PROBLEM DESCRIPTION: Each of the entries below is to be written out exactly, and the images skipped.
━━ TASK INPUT ━━
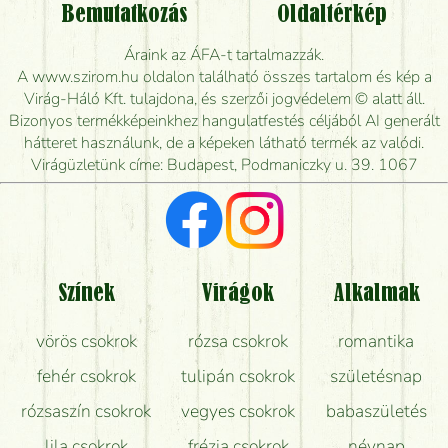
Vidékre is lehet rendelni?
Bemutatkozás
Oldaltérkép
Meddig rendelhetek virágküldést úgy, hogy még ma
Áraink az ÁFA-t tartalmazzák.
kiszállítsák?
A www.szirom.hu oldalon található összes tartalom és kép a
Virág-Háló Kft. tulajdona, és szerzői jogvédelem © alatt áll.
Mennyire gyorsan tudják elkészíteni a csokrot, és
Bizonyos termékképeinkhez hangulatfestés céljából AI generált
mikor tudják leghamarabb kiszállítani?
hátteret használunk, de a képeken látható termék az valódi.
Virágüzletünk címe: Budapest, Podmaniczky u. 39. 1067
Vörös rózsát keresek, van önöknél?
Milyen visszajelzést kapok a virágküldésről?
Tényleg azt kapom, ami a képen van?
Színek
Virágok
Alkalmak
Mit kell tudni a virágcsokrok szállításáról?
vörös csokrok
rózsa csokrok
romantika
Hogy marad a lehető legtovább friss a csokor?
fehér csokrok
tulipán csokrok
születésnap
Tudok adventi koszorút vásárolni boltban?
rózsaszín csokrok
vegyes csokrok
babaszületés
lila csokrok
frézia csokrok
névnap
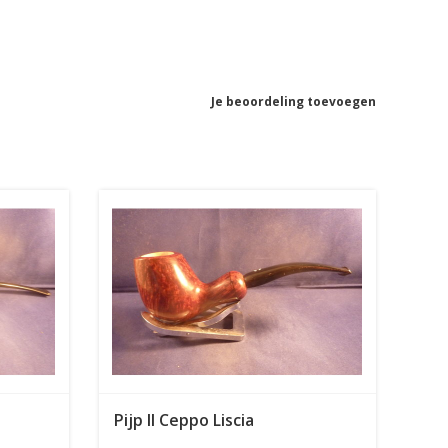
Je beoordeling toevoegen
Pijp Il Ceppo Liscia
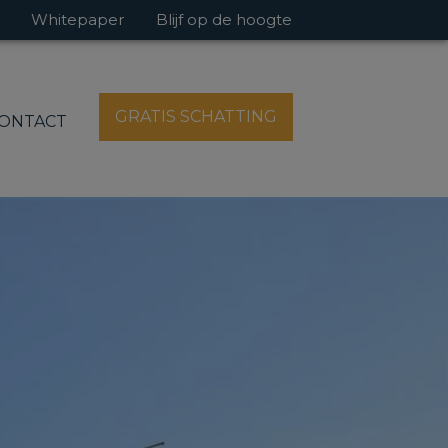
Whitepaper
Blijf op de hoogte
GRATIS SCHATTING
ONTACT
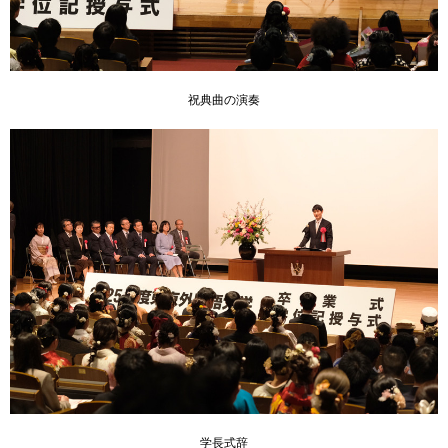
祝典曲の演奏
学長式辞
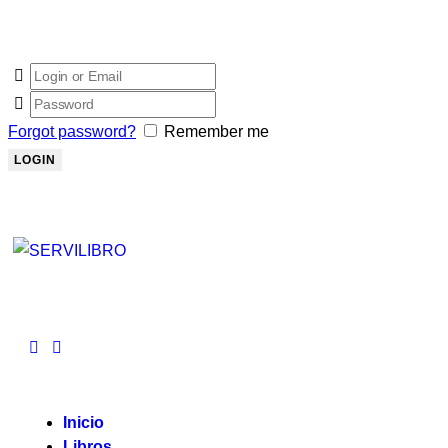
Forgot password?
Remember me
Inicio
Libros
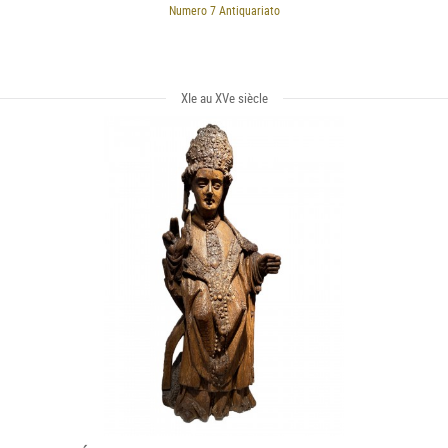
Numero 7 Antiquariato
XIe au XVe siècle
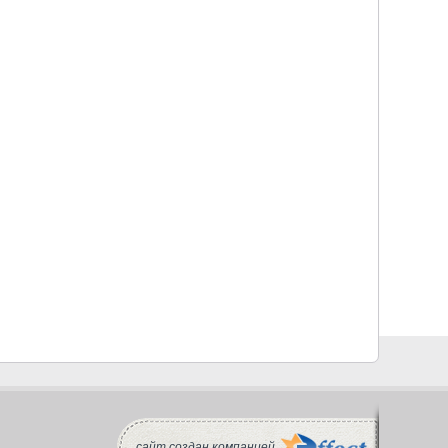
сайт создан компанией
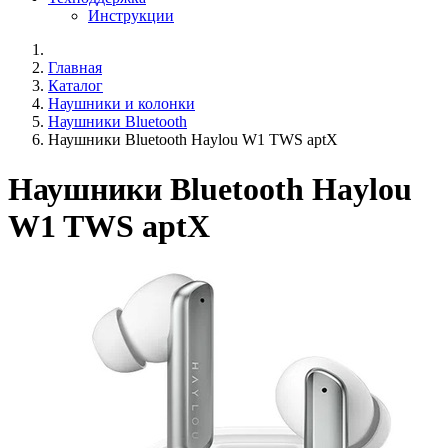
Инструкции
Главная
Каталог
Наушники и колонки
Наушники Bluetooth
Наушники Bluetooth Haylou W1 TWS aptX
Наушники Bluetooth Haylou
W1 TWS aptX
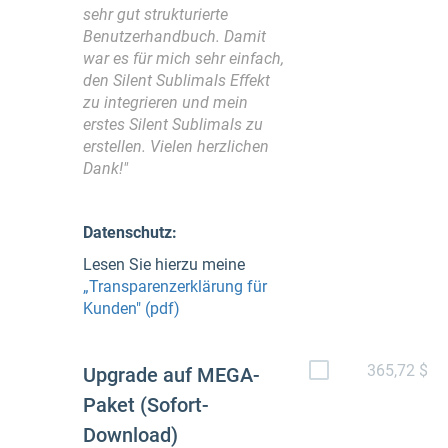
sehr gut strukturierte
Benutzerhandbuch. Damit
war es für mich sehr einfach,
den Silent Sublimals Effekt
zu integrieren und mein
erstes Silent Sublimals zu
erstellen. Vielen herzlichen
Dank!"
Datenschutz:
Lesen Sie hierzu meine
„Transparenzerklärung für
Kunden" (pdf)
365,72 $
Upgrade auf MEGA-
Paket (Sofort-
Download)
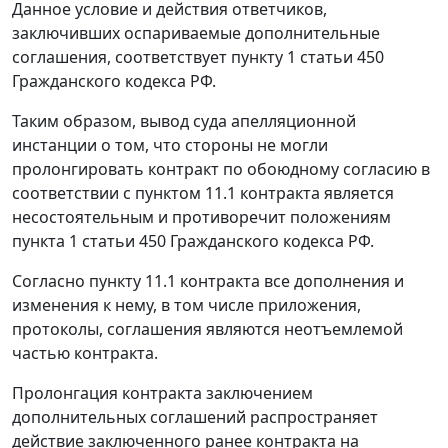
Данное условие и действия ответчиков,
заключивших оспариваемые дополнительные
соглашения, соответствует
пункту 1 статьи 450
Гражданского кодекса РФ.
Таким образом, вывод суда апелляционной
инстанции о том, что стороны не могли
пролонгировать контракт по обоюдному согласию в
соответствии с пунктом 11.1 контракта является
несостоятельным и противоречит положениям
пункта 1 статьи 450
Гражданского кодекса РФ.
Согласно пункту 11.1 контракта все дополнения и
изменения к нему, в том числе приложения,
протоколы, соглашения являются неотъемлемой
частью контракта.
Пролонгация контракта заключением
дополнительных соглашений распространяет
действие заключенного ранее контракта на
━━━
EXERCISE RESPONSE:
Vidékre is lehet rendelni?
Bemutatkozás
Oldaltérkép
Meddig rendelhetek virágküldést úgy, hogy még ma
Áraink az ÁFA-t tartalmazzák.
kiszállítsák?
A www.szirom.hu oldalon található összes tartalom és kép a
Virág-Háló Kft. tulajdona, és szerzői jogvédelem © alatt áll.
Mennyire gyorsan tudják elkészíteni a csokrot, és
Bizonyos termékképeinkhez hangulatfestés céljából AI generált
mikor tudják leghamarabb kiszállítani?
hátteret használunk, de a képeken látható termék az valódi.
Virágüzletünk címe: Budapest, Podmaniczky u. 39. 1067
Vörös rózsát keresek, van önöknél?
Milyen visszajelzést kapok a virágküldésről?
Tényleg azt kapom, ami a képen van?
Színek
Virágok
Alkalmak
Mit kell tudni a virágcsokrok szállításáról?
vörös csokrok
rózsa csokrok
romantika
Hogy marad a lehető legtovább friss a csokor?
fehér csokrok
tulipán csokrok
születésnap
Tudok adventi koszorút vásárolni boltban?
rózsaszín csokrok
vegyes csokrok
babaszületés
lila csokrok
frézia csokrok
névnap
Je beoordeling toevoegen
Pijp Il Ceppo Liscia
Whitepaper
Blijf op de hoogte
GRATIS SCHATTING
ONTACT
祝典曲の演奏
学長式辞
Forgot password?
Remember me
Inicio
Libros
Numero 7 Antiquariato
XIe au XVe siècle
сайт создан компанией
Инструкции
Главная
Каталог
Наушники и колонки
Наушники Bluetooth
Наушники Bluetooth Haylou W1 TWS aptX
Наушники Bluetooth Haylou
W1 TWS aptX
sehr gut strukturierte
Benutzerhandbuch. Damit
war es für mich sehr einfach,
den Silent Sublimals Effekt
zu integrieren und mein
erstes Silent Sublimals zu
erstellen. Vielen herzlichen
Dank!"
Datenschutz:
Lesen Sie hierzu meine
„Transparenzerklärung für
Kunden" (pdf)
365,72 $
Upgrade auf MEGA-
Paket (Sofort-
Download)
Данное условие и действия ответчиков,
заключивших оспариваемые дополнительные
соглашения, соответствует
пункту 1 статьи 450
Гражданского кодекса РФ.
Таким образом, вывод суда апелляционной
инстанции о том, что стороны не могли
пролонгировать контракт по обоюдному согласию в
соответствии с пунктом 11.1 контракта является
несостоятельным и противоречит положениям
пункта 1 статьи 450
Гражданского кодекса РФ.
Согласно пункту 11.1 контракта все дополнения и
изменения к нему, в том числе приложения,
протоколы, соглашения являются неотъемлемой
частью контракта.
Пролонгация контракта заключением
дополнительных соглашений распространяет
действие заключенного ранее контракта на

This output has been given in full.